Development of diesel surrogates for reproducing the effect of fuel properties on engine combustion and emissions using an optimized decoupling physical-chemical surrogate (DPCS) model

An optimized decoupling physical-chemical surrogate (DPCS) model was carried out to formulate different diesel surrogates effectively. In the optimized DPCS model, the physical candidates of ten components and the chemical candidates of four components are coupled by the rule of hydrocarbon type to match the physical-chemical properties of diesel fuel. The composition of the physical components is determined using genetic algorithm (GA), and then the coupling rule is applied to derive the composition of the chemical components. To validate the robustness of the optimized DPCS model, the prediction results are compared with the experimental results containing vapor penetration distance in a constant volume bomb (CVB) and the combustion and emission characteristics in a convention diesel combustion (CDC) engine utilizing different diesel fuels.
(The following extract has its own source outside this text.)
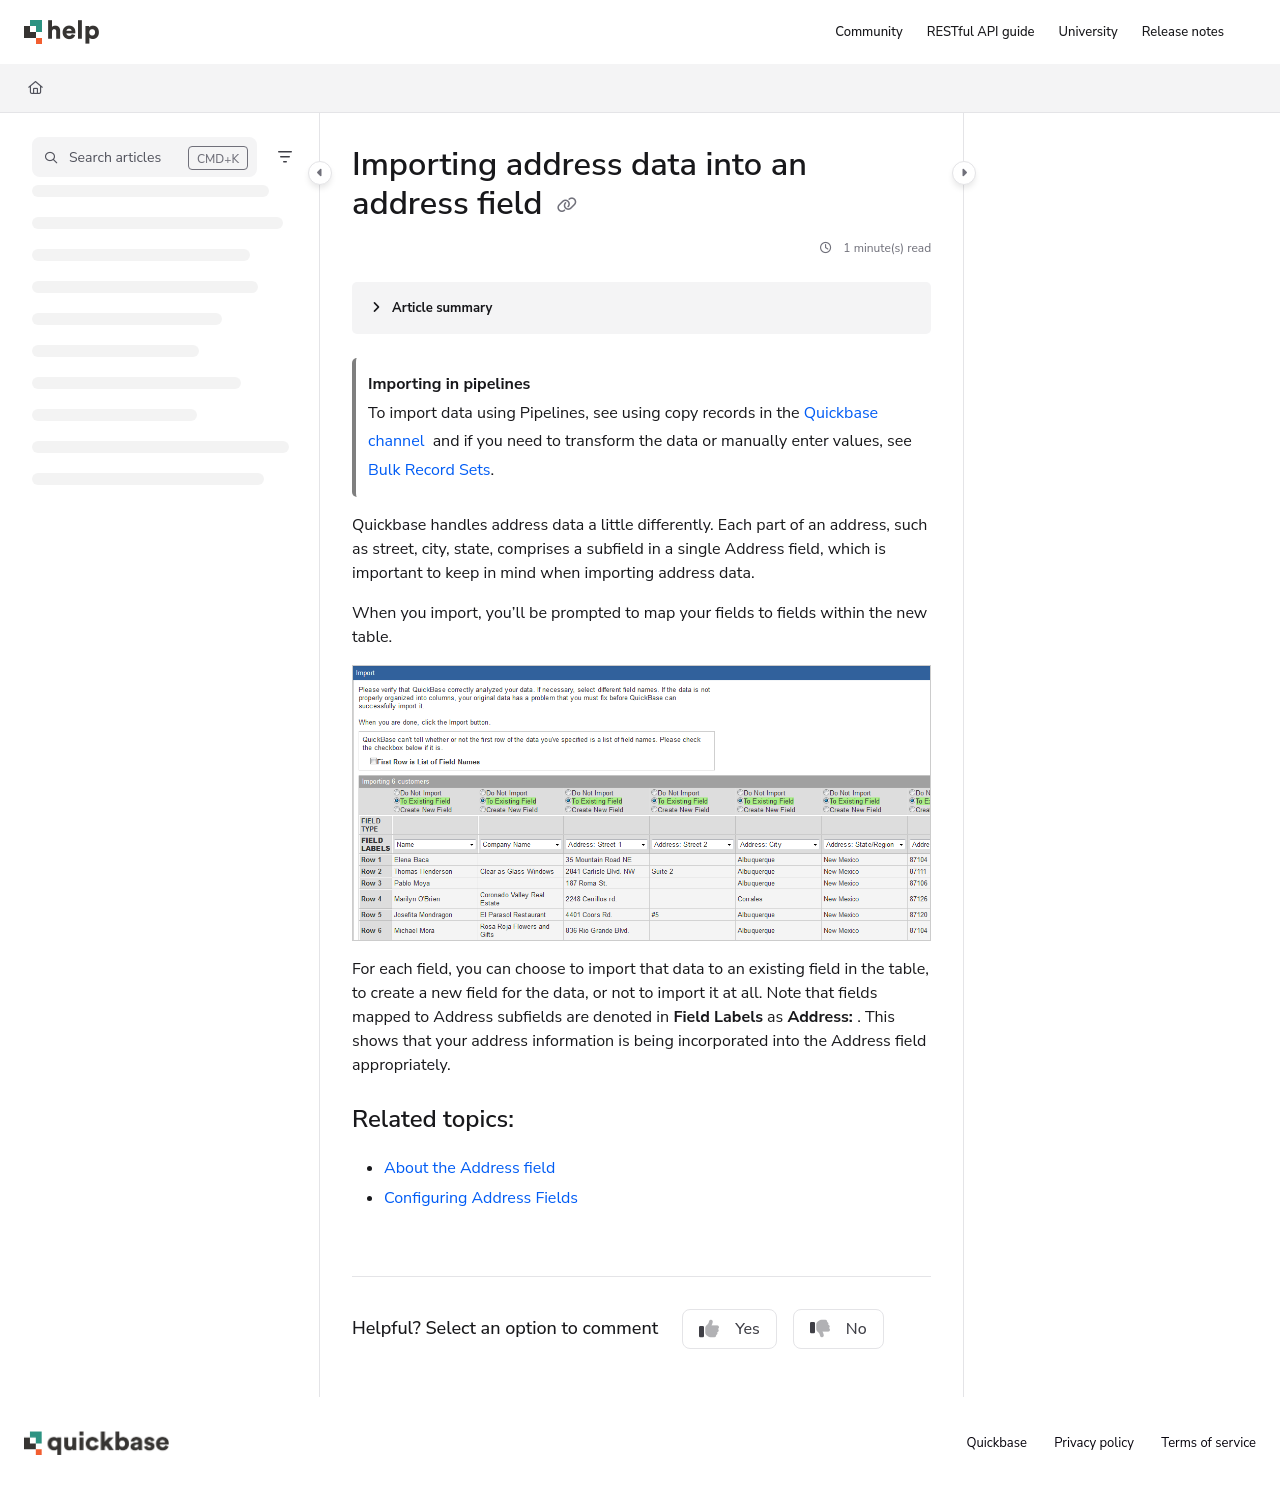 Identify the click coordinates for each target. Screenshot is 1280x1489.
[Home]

The results show that the predictions of the diesel surrogates formulated by the optimized DPCS model accurately fit the experimental results, and the impacts of diesel fuel properties on the spray and combustion behaviors can be well reproduced. Besides, the factors that dominate the spray and combustion features of different diesel fuels are identified.

Automated summary

In this study, an optimized decoupling physical-chemical surrogate (DPCS) model was developed to effectively formulate different diesel surrogates. The model accurately predicted the physical-chemical properties and combustion behavior of the surrogates, and identified the factors influencing the characteristics of different diesel fuels.